Allocation according to computer generated numbers, sequentially numbered sealed envelopes, shuffles, etc are considered truly random, whereas, randomisation according to date of birth, case record number, day of the week, etc, are considered inadequate. When studies do not report any concealment approach, concealment would be considered unclear.

  • blinding of physicians and outcome assessors

Adequacy of efforts to make treatment and control arms indistinguishable to prevent performance and detection bias will be assessed.

  • patient attrition

Efforts will be made to assess the way trials handle losses of participants (e.g. withdrawals, dropouts, protocol deviation) and the use of intention‐to‐treat analysis.

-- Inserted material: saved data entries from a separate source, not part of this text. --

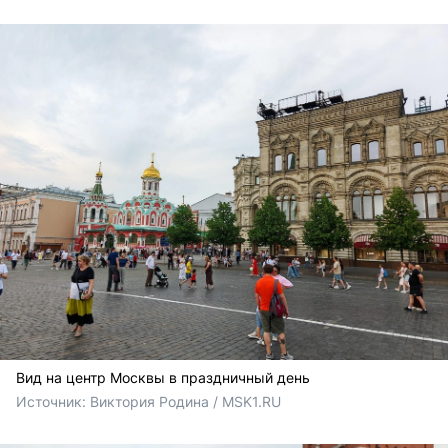
Вид на центр Москвы в праздничный день
Источник: 
Виктория Родина / MSK1.RU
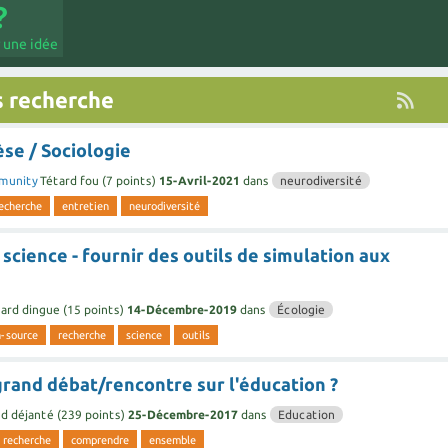
 une idée
s recherche
se / Sociologie
munity
Tétard fou
(
7
points)
15-Avril-2021
dans
neurodiversité
echerche
entretien
neurodiversité
science - fournir des outils de simulation aux
ard dingue
(
15
points)
14-Décembre-2019
dans
Écologie
-source
recherche
science
outils
rand débat/rencontre sur l'éducation ?
d déjanté
(
239
points)
25-Décembre-2017
dans
Education
recherche
comprendre
ensemble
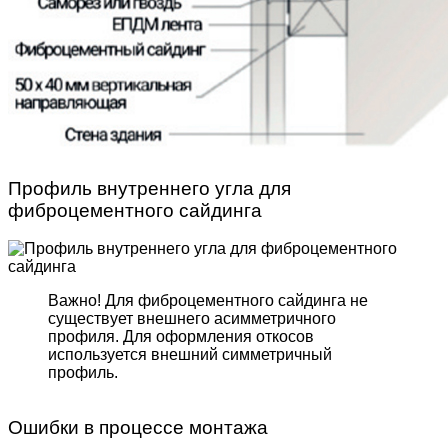
Профиль внутреннего угла для
фиброцементного сайдинга
Важно! Для фиброцемент­ного сайдинга не
существует внешнего асимметрич­ного
профиля. Для оформле­ния откосов
используется внешний симметричный
профиль.
Ошибки в процессе монтажа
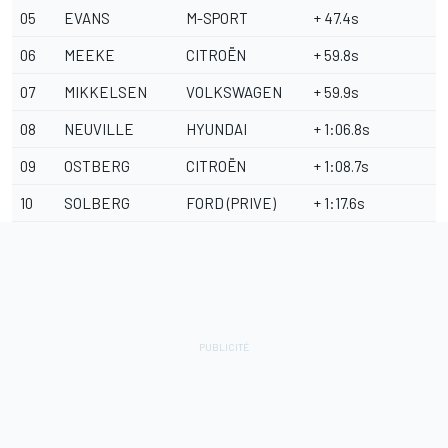
05
EVANS
M-SPORT
+ 47.4s
06
MEEKE
CITROËN
+ 59.8s
07
MIKKELSEN
VOLKSWAGEN
+ 59.9s
08
NEUVILLE
HYUNDAI
+ 1:06.8s
09
OSTBERG
CITROËN
+ 1:08.7s
10
SOLBERG
FORD (PRIVE)
+ 1:17.6s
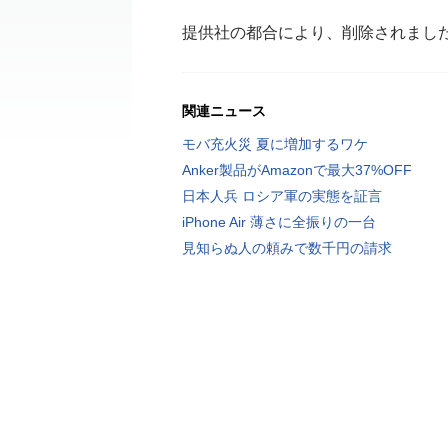
提供社の都合により、削除されまし
関連ニュース
モバ充火災 夏に増加するワケ
Anker製品がAmazonで最大37%OFF
日本人兵 ロシア軍の実態を証言
iPhone Air 薄さに全振りの一台
見知らぬ人の頼みで数千円の請求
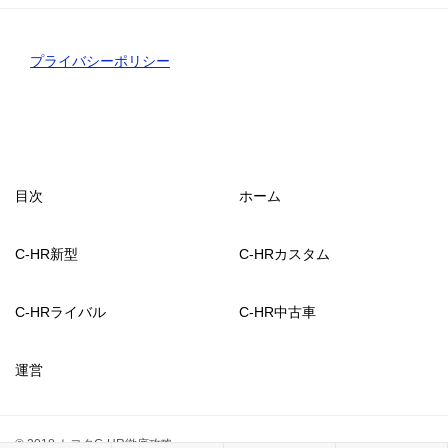
プライバシーポリシー
目次
ホーム
C-HR新型
C-HRカスタム
C-HRライバル
C-HR中古車
運営
© 2018 トヨタC-HR徹底攻略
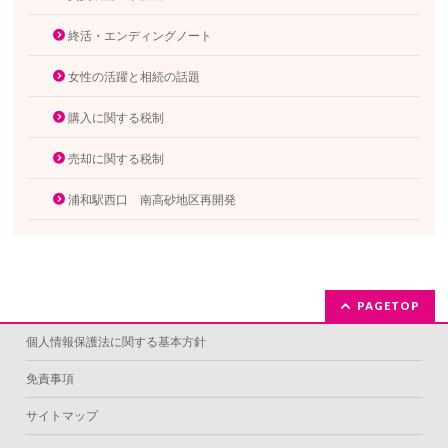
終活・エンディングノート
女性の活躍と相続の話題
購入に関する税制
売却に関する税制
浦和駅西口 南高砂地区再開発
PAGETOP
個人情報保護法に関する基本方針
免責事項
サイトマップ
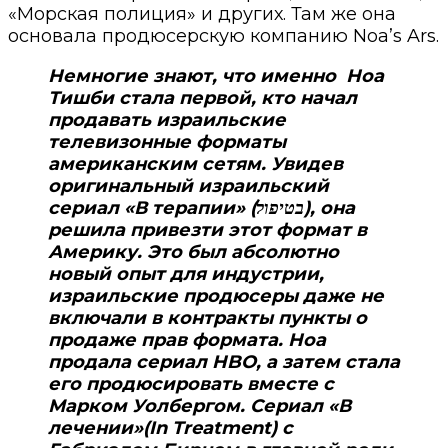
«Морская полиция» и других. Там же она
основала продюсерскую компанию Noa’s Ars.
Немногие знают, что именно Ноа
Тишби стала первой, кто начал
продавать израильские
телевизонные форматы
американским сетям. Увидев
оригинальный израильский
сериал «В терапии» (בטיפול), она
решила привезти этот формат в
Америку. Это был абсолютно
новый опыт для индустрии,
израильские продюсеры даже не
включали в контракты пункты о
продаже прав формата. Ноа
продала сериал HBO, а затем стала
его продюсировать вместе с
Марком Уолбергом. Сериал «В
лечении»(In Treatment) с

  • patient stratification and external validity

Presence of patient stratification according to well established severity scores such as APACHE II and POSSUM will be scrutinised as this will aid in facilitating the external validity of the trials (Egger 2001).

Collection of data
Data collection will be standardised by means of specially developed forms and double checked by a second independent reviewer. The data collected will be divided into the following study characteristics:

  • methods

Details of the randomisation method will be recorded according to the classification used in RevMan and suggested by the Cochrane Handbook (Clarke 2003). Duration of the study and follow up time, type of blinding used and methods employed to avoid attrition bias will be retrieved.

  • participants

Data with regards to patient numbers in relation to power calculations, age, gender distribution, severity of illness and attempts at patient stratification using severity scoring systems such as APACHE II and POSSUM will be recorded.

  • interventions

Details of blinding, type, length, dose and timing of antibiotics administration will be noted. Length of antibiotic administration will be documented as mean and standard deviation.

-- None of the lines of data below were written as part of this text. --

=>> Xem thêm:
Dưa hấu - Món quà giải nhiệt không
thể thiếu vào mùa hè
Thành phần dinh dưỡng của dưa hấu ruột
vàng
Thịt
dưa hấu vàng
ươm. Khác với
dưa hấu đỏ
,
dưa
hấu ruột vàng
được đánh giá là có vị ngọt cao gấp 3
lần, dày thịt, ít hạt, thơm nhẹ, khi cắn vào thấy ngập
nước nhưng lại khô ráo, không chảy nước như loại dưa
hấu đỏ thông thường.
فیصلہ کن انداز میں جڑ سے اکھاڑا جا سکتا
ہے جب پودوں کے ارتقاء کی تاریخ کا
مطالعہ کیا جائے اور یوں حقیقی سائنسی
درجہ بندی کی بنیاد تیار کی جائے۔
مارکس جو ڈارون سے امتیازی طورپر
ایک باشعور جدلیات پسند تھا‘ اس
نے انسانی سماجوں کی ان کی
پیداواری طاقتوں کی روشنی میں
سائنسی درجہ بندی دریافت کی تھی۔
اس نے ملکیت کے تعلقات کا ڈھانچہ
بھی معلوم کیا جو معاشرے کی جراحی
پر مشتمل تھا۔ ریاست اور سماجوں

  • outcome measures and results

Primary outcome measures ‐ in terms of mortality rate and interventional success. Interventional success will be documented as either clinical or bacteriological success. Failure rate will be quantified either as re‐operation or change of antibiotic regimen.
Secondary outcome measures ‐ such as wound and super‐ infection, adverse events and length of hospital stay.

Synthesis of data
The data collected will be analysed using intention‐to‐treat analysis. The statistical package (MetaView of RevMan) provided by the Cochrane Collaboration will be used. For dichotomous outcome (death or survival), the impact of the intervention will be expressed as odds ratio together with 95% confidence intervals. Continuous outcomes will be compared using weighted mean difference. The following data will be extracted to perform subgroup analysis:

  • APACHE II / POSSUM score.

  • duration of antibiotic administration.

  • aetiology of secondary peritonitis.

  • toxicity / side‐effects.

Antimicrobial regimens will be grouped according to their molecular class. Each arm of each controlled study refers to a specific regimen / dosage pattern. All studies where the antibiotics under comparison are assigned to the same set of regimen / dosage pattern will be pooled.

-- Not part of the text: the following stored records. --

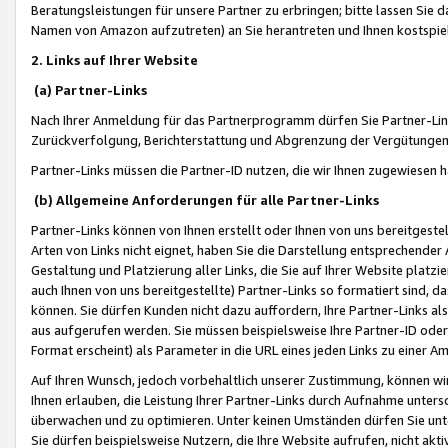
Beratungsleistungen für unsere Partner zu erbringen; bitte lassen Sie 
Namen von Amazon aufzutreten) an Sie herantreten und Ihnen kostspiel
2. Links auf Ihrer Website
(a) Partner-Links
Nach Ihrer Anmeldung für das Partnerprogramm dürfen Sie Partner-Link
Zurückverfolgung, Berichterstattung und Abgrenzung der Vergütungen
Partner-Links müssen die Partner-ID nutzen, die wir Ihnen zugewiesen 
(b) Allgemeine Anforderungen für alle Partner-Links
Partner-Links können von Ihnen erstellt oder Ihnen von uns bereitgestel
Arten von Links nicht eignet, haben Sie die Darstellung entsprechender Ar
Gestaltung und Platzierung aller Links, die Sie auf Ihrer Website platzi
auch Ihnen von uns bereitgestellte) Partner-Links so formatiert sind
können. Sie dürfen Kunden nicht dazu auffordern, Ihre Partner-Links al
aus aufgerufen werden. Sie müssen beispielsweise Ihre Partner-ID ode
Format erscheint) als Parameter in die URL eines jeden Links zu einer 
Auf Ihren Wunsch, jedoch vorbehaltlich unserer Zustimmung, können wir
Ihnen erlauben, die Leistung Ihrer Partner-Links durch Aufnahme unters
überwachen und zu optimieren. Unter keinen Umständen dürfen Sie unte
Sie dürfen beispielsweise Nutzern, die Ihre Website aufrufen, nicht ak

Tables of comparison will include the following outcomes:
Primary aims:
1) Death for any cause.
2) Success / failure rate (in terms of re‐operation and change of antibiotics).

Secondary aims:
1) Postoperative wound infections (discharge of pus or necessity for additional interventions).
2) Postoperative intra‐abdominal infection (clinical or imaging studies).
3) Bacterial eradication (comparison of intra‐ and post‐operative cultures).
4) Adverse drug effects (this will be divided into minor symptoms such as rashes, and abnormal blood results; moderate symptoms and severe symptoms such as renal failure, deafness).

Potential effects of publication bias on the results of the meta‐analysis will be assessed from a funnel graph of the sample size plotted against the odds ratio. Heterogeneity in the results of the trials will be assessed using a Chi‐square test of heterogeneity (p<0.1). Data will be pooled using the random effects model.

In addition, multivariate regression models will be calculated.

Cost‐effectiveness
Where possible, cost effectiveness of each regimen will be appraised, for example, by examination of frequency of administration of antibiotics.